BEGIN Provided entries

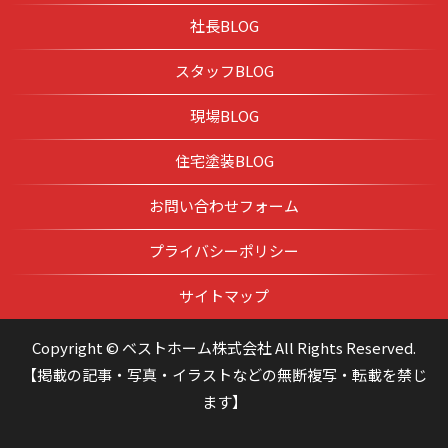
社長BLOG
スタッフBLOG
現場BLOG
住宅塗装BLOG
お問い合わせフォーム
プライバシーポリシー
サイトマップ
Copyright © ベストホーム株式会社 All Rights Reserved.
【掲載の記事・写真・イラストなどの無断複写・転載を禁じ
ます】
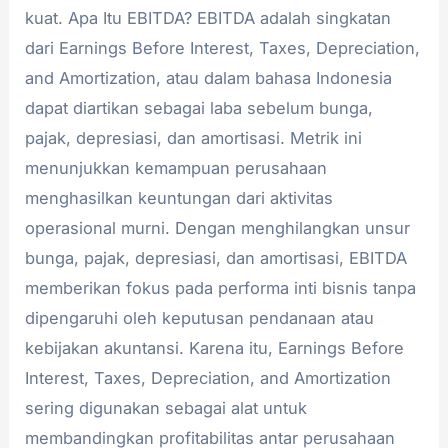
kuat. Apa Itu EBITDA? EBITDA adalah singkatan
dari Earnings Before Interest, Taxes, Depreciation,
and Amortization, atau dalam bahasa Indonesia
dapat diartikan sebagai laba sebelum bunga,
pajak, depresiasi, dan amortisasi. Metrik ini
menunjukkan kemampuan perusahaan
menghasilkan keuntungan dari aktivitas
operasional murni. Dengan menghilangkan unsur
bunga, pajak, depresiasi, dan amortisasi, EBITDA
memberikan fokus pada performa inti bisnis tanpa
dipengaruhi oleh keputusan pendanaan atau
kebijakan akuntansi. Karena itu, Earnings Before
Interest, Taxes, Depreciation, and Amortization
sering digunakan sebagai alat untuk
membandingkan profitabilitas antar perusahaan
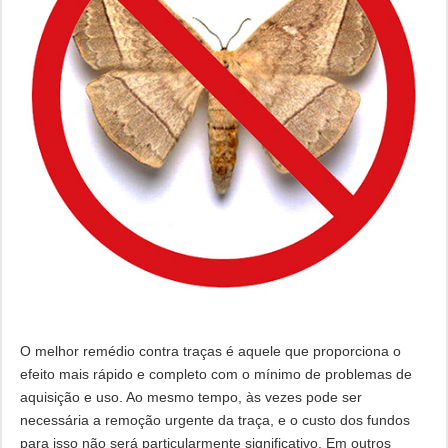
O melhor remédio contra traças é aquele que proporciona o
efeito mais rápido e completo com o mínimo de problemas de
aquisição e uso. Ao mesmo tempo, às vezes pode ser
necessária a remoção urgente da traça, e o custo dos fundos
para isso não será particularmente significativo. Em outros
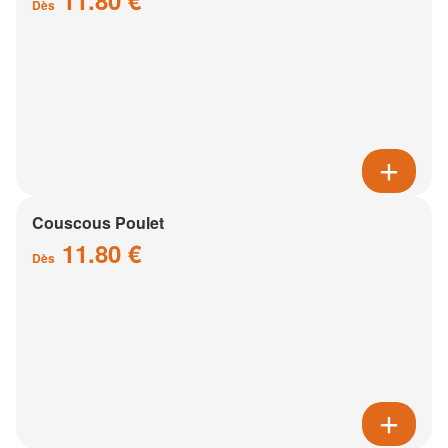
11.80 €
Dès
Couscous Poulet
11.80 €
Dès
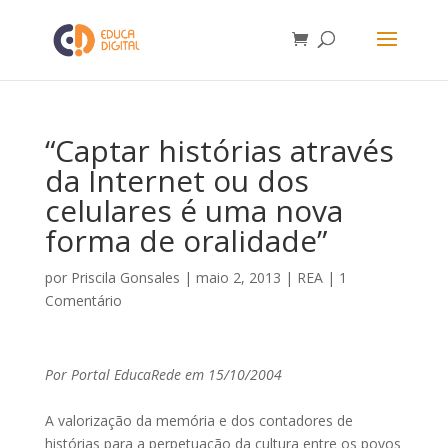
“Captar histórias através
da Internet ou dos
celulares é uma nova
forma de oralidade”
por
Priscila Gonsales
|
maio 2, 2013
|
REA
|
1
Comentário
Por Portal EducaRede em 15/10/2004
A valorização da memória e dos contadores de
histórias para a perpetuação da cultura entre os povos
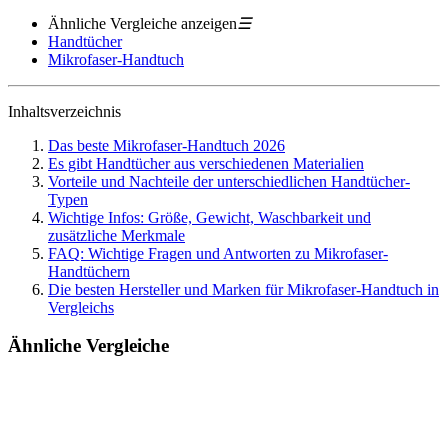
Ähnliche Vergleiche anzeigen
☰
Handtücher
Mikrofaser-Handtuch
Inhaltsverzeichnis
Das beste Mikrofaser-Handtuch 2026
Es gibt Handtücher aus verschiedenen Materialien
Vorteile und Nachteile der unterschiedlichen Handtücher-
Typen
Wichtige Infos: Größe, Gewicht, Waschbarkeit und
zusätzliche Merkmale
FAQ: Wichtige Fragen und Antworten zu Mikrofaser-
Handtüchern
Die besten Hersteller und Marken für Mikrofaser-Handtuch in
Vergleichs
Ähnliche Vergleiche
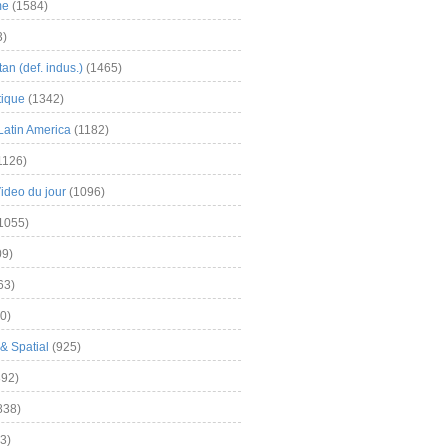
me
(1584)
3)
an (def. indus.)
(1465)
tique
(1342)
Latin America
(1182)
1126)
Video du jour
(1096)
1055)
9)
63)
0)
& Spatial
(925)
92)
838)
3)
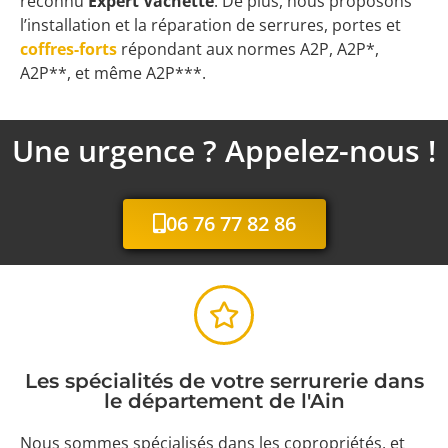
reconnu
Expert Vachette
. De plus, nous proposons
l’installation et la réparation de serrures, portes et
coffres-forts
répondant aux normes A2P, A2P*,
A2P**, et même A2P***.
Une urgence ? Appelez-nous !
06 76 77 82 86
Les spécialités de votre serrurerie dans
le département de l'Ain
Nous sommes spécialisés dans les copropriétés, et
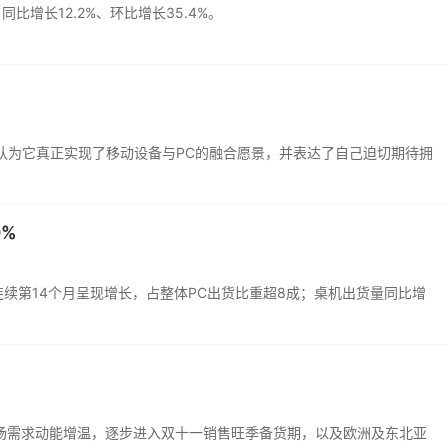
同比增长12.2%、环比增长35.4%。
认为它真正实现了移动设备与PC的融合愿景，并表达了自己迫切期待拥
%
，连续第14个月呈现增长，占整体PC出货比重超8成；桌机出货量同比增
场需求动能增温，逐步进入双十一销售旺季备货期，以及欧洲及东北亚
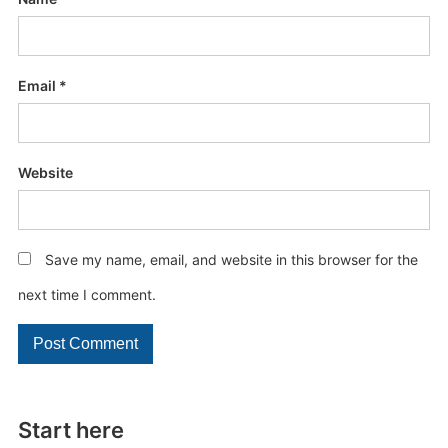
Email
*
Website
Save my name, email, and website in this browser for the
next time I comment.
Start here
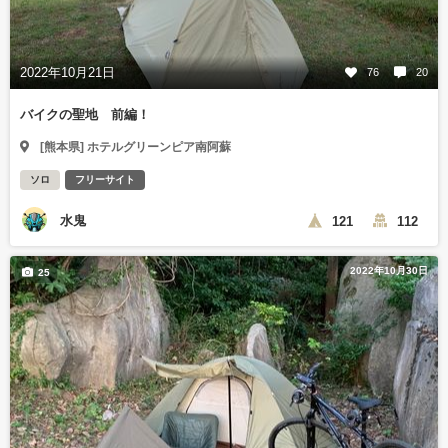
2022年10月21日
76
20
バイクの聖地 前編！
[熊本県] ホテルグリーンピア南阿蘇
ソロ
フリーサイト
水鬼
121
112
2022年10月30日
25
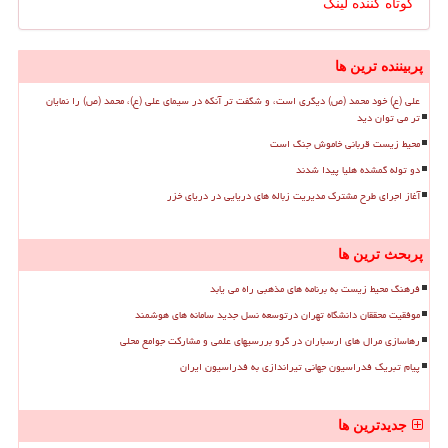
کوتاه کننده لینک
پربیننده ترین ها
علی (ع) خود محمد (ص) دیگری است، و شگفت تر آنکه در سیمای علی (ع)، محمد (ص) را نمایان
تر می توان دید
محیط زیست قربانی خاموش جنگ است
دو توله گمشده هلیا پیدا شدند
آغاز اجرای طرح مشترک مدیریت زباله های دریایی در دریای خزر
پربحث ترین ها
فرهنگ محیط زیست به برنامه های مذهبی راه می یابد
موفقیت محققان دانشگاه تهران درتوسعه نسل جدید سامانه های هوشمند
رهاسازی مرال های ارسباران در گرو بررسیهای علمی و مشارکت جوامع محلی
پیام تبریک فدراسیون جهانی تیراندازی به فدراسیون ایران
جدیدترین ها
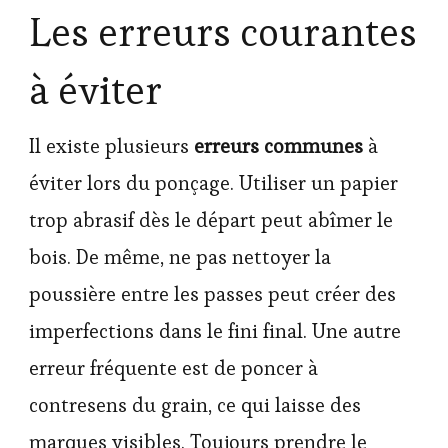
Les erreurs courantes
à éviter
Il existe plusieurs
erreurs communes
à
éviter lors du ponçage. Utiliser un papier
trop abrasif dès le départ peut abîmer le
bois. De même, ne pas nettoyer la
poussière entre les passes peut créer des
imperfections dans le fini final. Une autre
erreur fréquente est de poncer à
contresens du grain, ce qui laisse des
marques visibles. Toujours prendre le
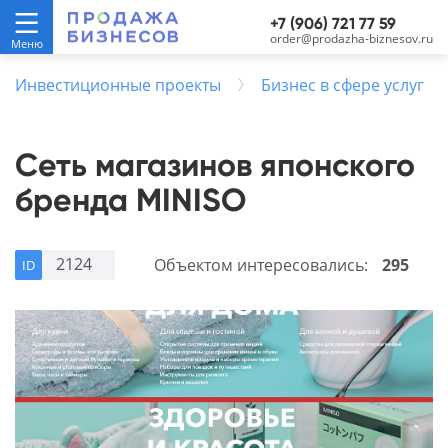
+7 (906) 721 77 59
order@prodazha-biznesov.ru
Инвестиционные проекты
Бизнес в сфере услуг
Сеть магазинов японского
бренда MINISO
2124
Объектом интересовались:
295
ID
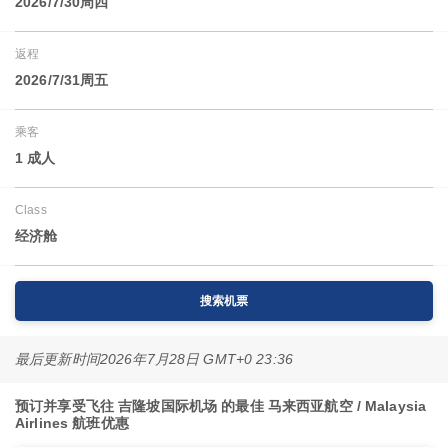
2026/7/30周四
返程
2026/7/31周五
乘客
1 成人
Class
经济舱
搜索机票
最后更新时间
2026年7月28日 GMT+0 23:36
预订并享受飞往 吉隆坡国际机场 的最佳 马来西亚航空 / Malaysia
Airlines 航班优惠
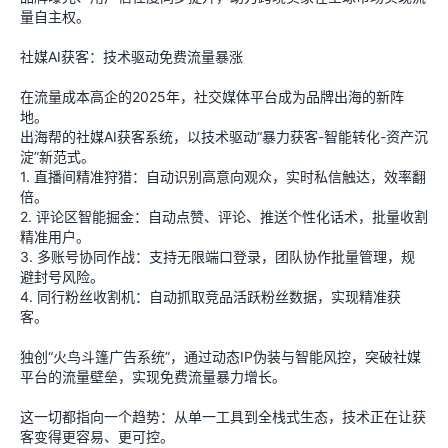
量自主权。
社媒AI获客：技术驱动免费流量暴涨
在流量成本高企的2025年，社交媒体平台成为品牌出海的新阵
地。
出海帮的社媒AI获客系统，以技术驱动“暴力获客-智能转化-资产沉
淀”新范式。
1. 直播间精准狩猎：自动识别高意向观众，实时私信触达，效率翻
倍。
2. 评论区智能掘金：自动点赞、评论、推送个性化话术，批量收割
精准用户。
3. 多账号协同作战：支持无限端口登录，团队协作批量管理，规
避封号风险。
4. 同行粉丝收割机：自动抓取竞品活跃粉丝数据，实现精准获
客。
独创“火鸟斗篷广告系统”，通过动态IP伪装与智能风控，突破社媒
平台的流量壁垒，实现免费流量暴力增长。
这一切都指向一个趋势：从单一工具到全栈式生态，技术正在让获
客变得更容易、更可控。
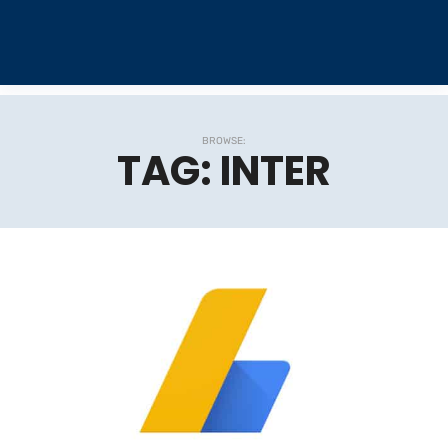
BROWSE:
TAG:
INTER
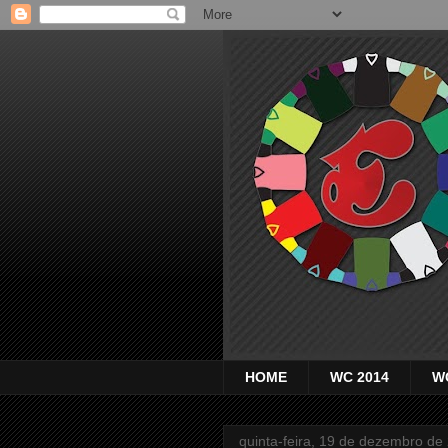
HOME
WC 2014
W
quinta-feira, 19 de dezembro de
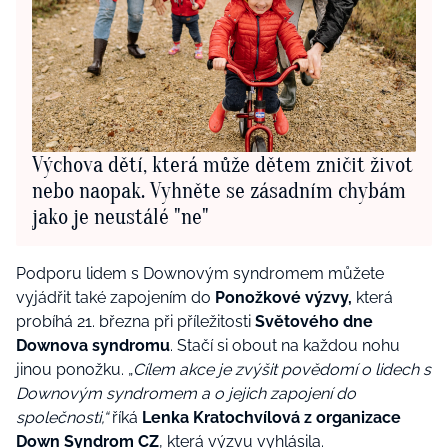
Výchova dětí, která může dětem zničit život
nebo naopak. Vyhněte se zásadním chybám
jako je neustálé "ne"
Podporu lidem s Downovým syndromem můžete
vyjádřit také zapojením do
Ponožkové výzvy,
která
probíhá 21. března při příležitosti
Světového dne
Downova syndromu
. Stačí si obout na každou nohu
jinou ponožku. „
Cílem akce je zvýšit povědomí o lidech s
Downovým syndromem a o jejich zapojení do
společnosti,“
říká
Lenka Kratochvílová z organizace
Down Syndrom CZ
, která výzvu vyhlásila.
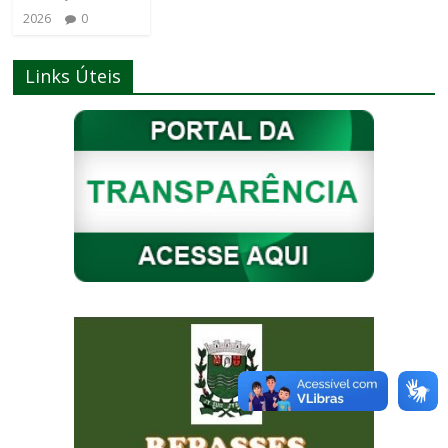
2026
0
Links Úteis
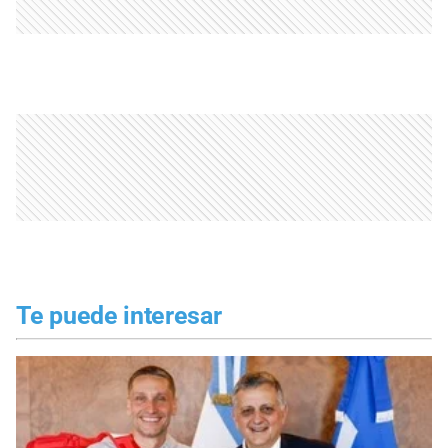
Te puede interesar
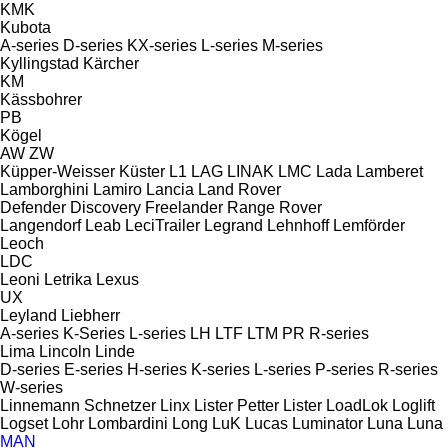
KMK
Kubota
A-series
D-series
KX-series
L-series
M-series
Kyllingstad
Kärcher
KM
Kässbohrer
PB
Kögel
AW
ZW
Küpper-Weisser
Küster
L1
LAG
LINAK
LMC
Lada
Lamberet
Lamborghini
Lamiro
Lancia
Land Rover
Defender
Discovery
Freelander
Range Rover
Langendorf
Leab
LeciTrailer
Legrand
Lehnhoff
Lemförder
Leoch
LDC
Leoni
Letrika
Lexus
UX
Leyland
Liebherr
A-series
K-Series
L-series
LH
LTF
LTM
PR
R-series
Lima
Lincoln
Linde
D-series
E-series
H-series
K-series
L-series
P-series
R-series
W-series
Linnemann Schnetzer
Linx
Lister Petter
Lister
LoadLok
Loglift
Logset
Lohr
Lombardini
Long
LuK
Lucas
Luminator
Luna
Luna
MAN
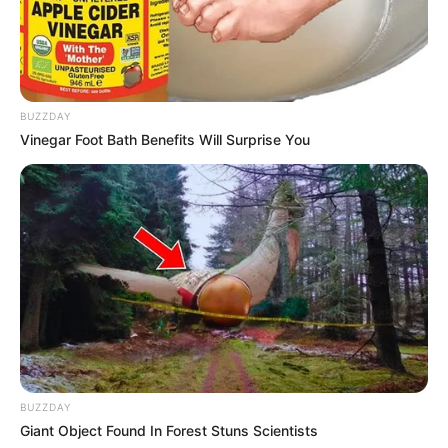
BUZZDAY
Vinegar Foot Bath Benefits Will Surprise You
Lageplan als
größere Karte zeigen
.
Insel der Insel der Dämonen, Monster, Drachen, Götter
und tausend Tempel
Nicht die Politik, sondern Politiker machen die Politik
.
Deutschlandweit Veranstaltung kostenlos
BUZZDAY
eintragen:
Giant Object Found In Forest Stuns Scientists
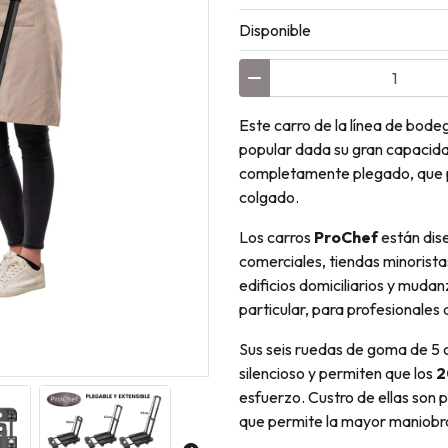
Disponible
Este carro de la línea de bod
popular dada su gran capacid
completamente plegado, que p
colgado.
Los carros
ProChef
están dis
comerciales, tiendas minoristas
edificios domiciliarios y muda
particular, para profesionales
Sus seis ruedas de goma de 5
silencioso y permiten que los
2
esfuerzo. Custro de ellas son p
que permite la mayor maniobra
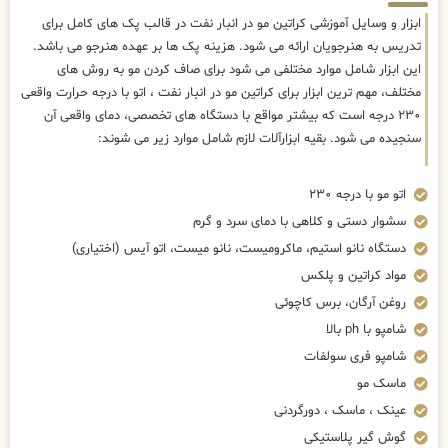
ابزار و وسایل آموزشی کراتین مو در انبار نفت در قالب پک های کامل برای
تدریس به هنرجویان ارائه می شود. هزینه پک ها بر عهده هنرجو می باشد.
این ابزار شامل موارد مختلفی می شود برای صاف کردن مو به روش های
مختلف، مهم ترین ابزار برای کراتین مو در انبار نفت ، اتو با درجه حرارت واقعی
۲۳۰ درجه است که بیشتر مواقع با دستگاه های تخصصی، دمای واقعی آن
سنجیده می شود. بقیه ابزارآلات لازم شامل موارد زیر می شوند:
اتو مو با درجه ۲۳۰
سشوار دستی و کلاهی با دمای سرد و گرم
دستگاه نانو استیم، ماکرومیست، نانو میست، اتو آیس (اختیاری)
مواد کراتین و پلکس
روغن آرگان، برس کاچوئی
شامپو با ph بالا
شامپو فری سولفات
ماسک مو
عینک ، ماسک ، دورگردنی
گوش گیر پلاستیکی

END Provided entries

Leaving out the pictures, return exactly the lines from the one that contains "esfuerzo. Custro de ellas son p" through the last line of the records above, inclusive.

esfuerzo. Custro de ellas son p
que permite la mayor maniobra
ابزار و وسایل آموزشی کراتین مو در انبار نفت در قالب پک های کامل برای
تدریس به هنرجویان ارائه می شود. هزینه پک ها بر عهده هنرجو می باشد.
این ابزار شامل موارد مختلفی می شود برای صاف کردن مو به روش های
مختلف، مهم ترین ابزار برای کراتین مو در انبار نفت ، اتو با درجه حرارت واقعی
۲۳۰ درجه است که بیشتر مواقع با دستگاه های تخصصی، دمای واقعی آن
سنجیده می شود. بقیه ابزارآلات لازم شامل موارد زیر می شوند:
اتو مو با درجه ۲۳۰
سشوار دستی و کلاهی با دمای سرد و گرم
دستگاه نانو استیم، ماکرومیست، نانو میست، اتو آیس (اختیاری)
مواد کراتین و پلکس
روغن آرگان، برس کاچوئی
شامپو با ph بالا
شامپو فری سولفات
ماسک مو
عینک ، ماسک ، دورگردنی
گوش گیر پلاستیکی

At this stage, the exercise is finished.